The archer looked confused. The mage tilted his head. The big guy shifted his weight like he wasn't sure whether to laugh or smash something.
"So what'll it be?" I asked. "Go home and file a report that says 'goblins relocated peacefully,' or fight a village of trap-happy lunatics with nothing to lose?"
She didn't answer. Just stared at me. Trying to read me.
I stared back.
Not with power.
But with conviction.
A man with nothing left can be very convincing.
"...Fall back," she said finally. "We're done here."
And they left.
Just like that.
...
I collapsed the second they were out of sight. My legs felt like jelly. My brain was static. I might've peed a little.
But I was alive.
And so were the goblins.
Barely.
Some where a bit injured, but nothing major.
...
That night, we gathered by the central fire pit. Grak sat beside me, quiet. The others stared at me like I'd turned into a god.

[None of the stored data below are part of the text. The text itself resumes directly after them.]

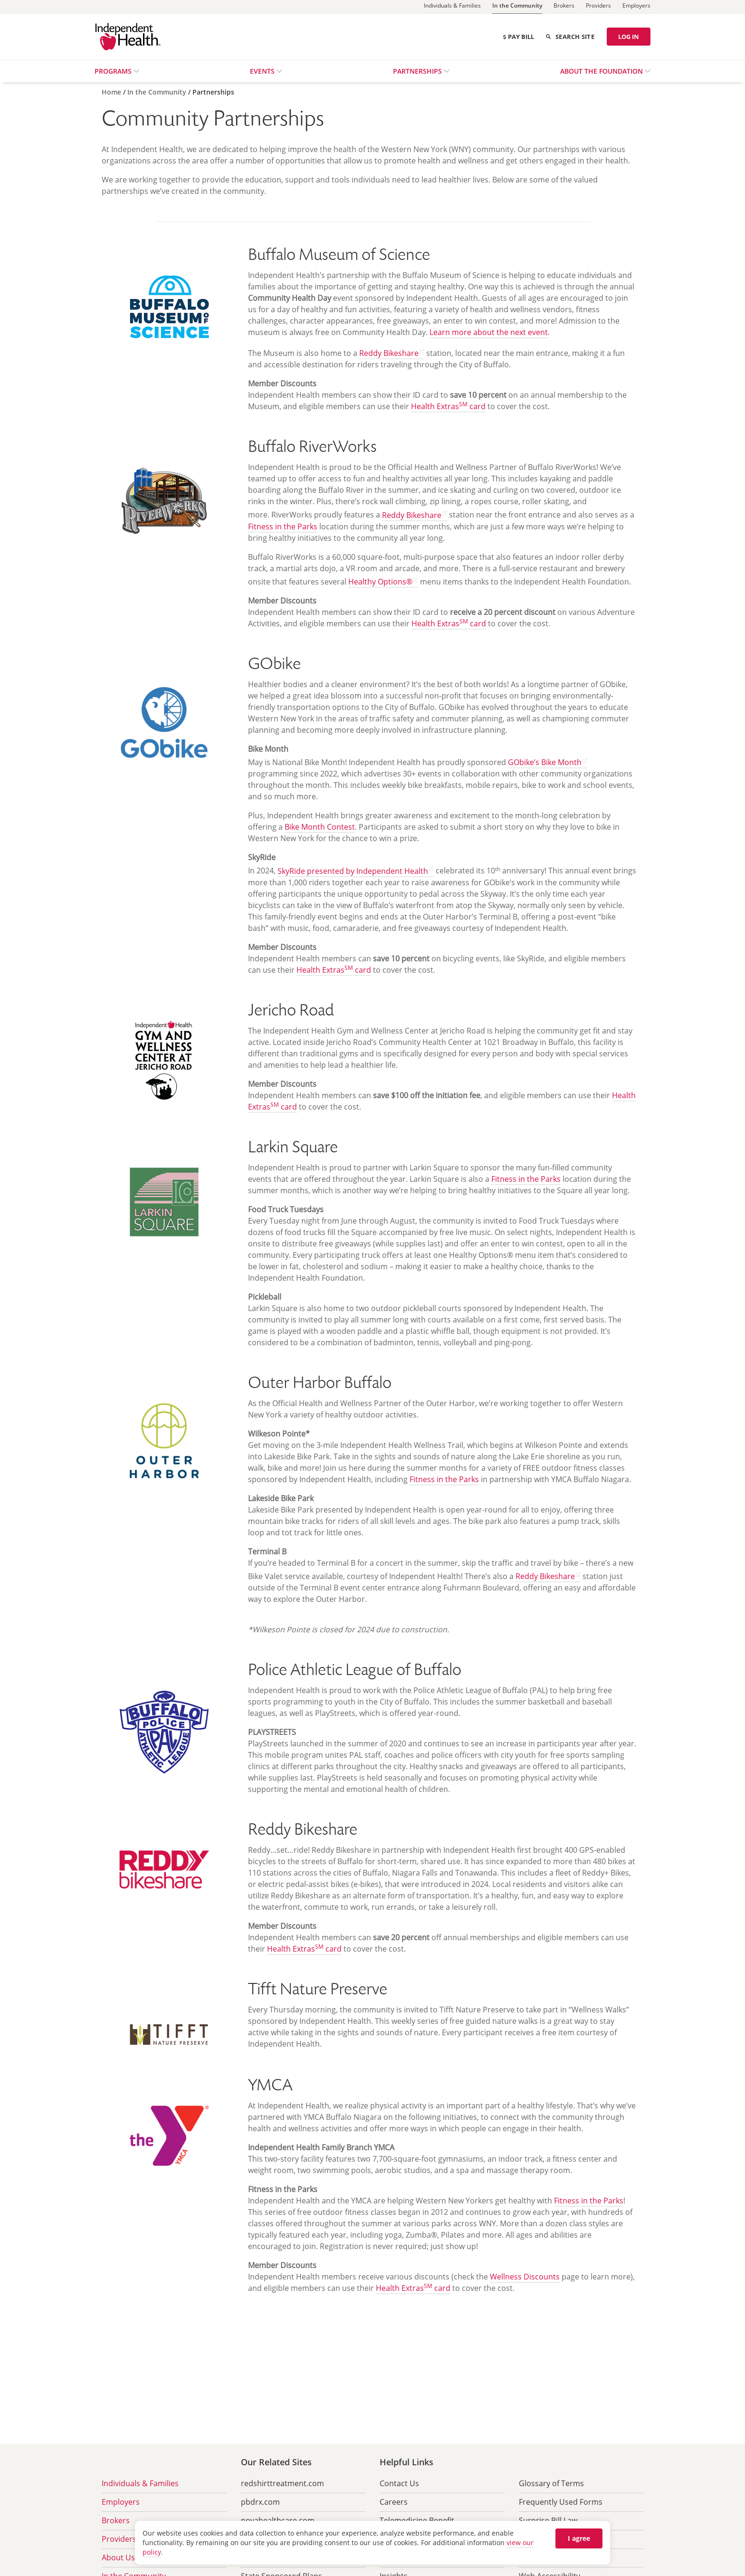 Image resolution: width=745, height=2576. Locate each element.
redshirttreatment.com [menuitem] (282, 2483)
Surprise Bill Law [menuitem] (548, 2520)
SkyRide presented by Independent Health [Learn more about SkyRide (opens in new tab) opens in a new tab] (352, 871)
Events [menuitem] (263, 71)
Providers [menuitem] (119, 2539)
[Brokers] (564, 6)
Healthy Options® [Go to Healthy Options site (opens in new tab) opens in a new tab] (380, 581)
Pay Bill (518, 36)
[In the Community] (517, 7)
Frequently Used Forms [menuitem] (560, 2502)
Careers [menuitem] (394, 2502)
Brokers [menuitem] (116, 2520)
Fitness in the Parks (282, 526)
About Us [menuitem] (118, 2557)
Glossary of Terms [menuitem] (551, 2483)
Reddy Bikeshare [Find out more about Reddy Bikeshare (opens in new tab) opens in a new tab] (389, 353)
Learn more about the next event (489, 332)
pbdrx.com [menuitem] (260, 2502)
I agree (579, 2538)
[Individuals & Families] (452, 6)
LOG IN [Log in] (628, 36)
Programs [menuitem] (114, 71)
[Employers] (636, 6)
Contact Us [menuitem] (399, 2483)
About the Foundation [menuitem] (602, 71)
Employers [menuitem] (121, 2502)
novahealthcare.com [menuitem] (278, 2520)
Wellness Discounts (525, 2276)
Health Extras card (448, 406)
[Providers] (598, 6)
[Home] (112, 91)
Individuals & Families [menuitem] (140, 2483)
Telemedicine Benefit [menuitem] (417, 2520)
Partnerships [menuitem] (418, 71)
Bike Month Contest (320, 827)
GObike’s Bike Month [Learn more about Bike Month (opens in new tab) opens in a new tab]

"You... scare metal-walkers," Bonk whispered.
"No," I said. "I just lied really well."
"Lie strong," Guk said, nodding seriously.
Riri curled into my side and mumbled, "Taku protect home."
I didn't deserve the praise.
But I accepted it anyway.
Because I'd done what I could.
And it worked.
But deep down, I knew this was temporary. Next time, it might be a bigger group. Or someone who didn't hesitate. Or a spell that saw through all my traps.
We couldn't run forever.
If we wanted to survive...
We had to grow.
Not just bigger.
Smarter.
Organized.
And for that... I had work to do.
The goblins saved my life once.
Now it was time to return the favor.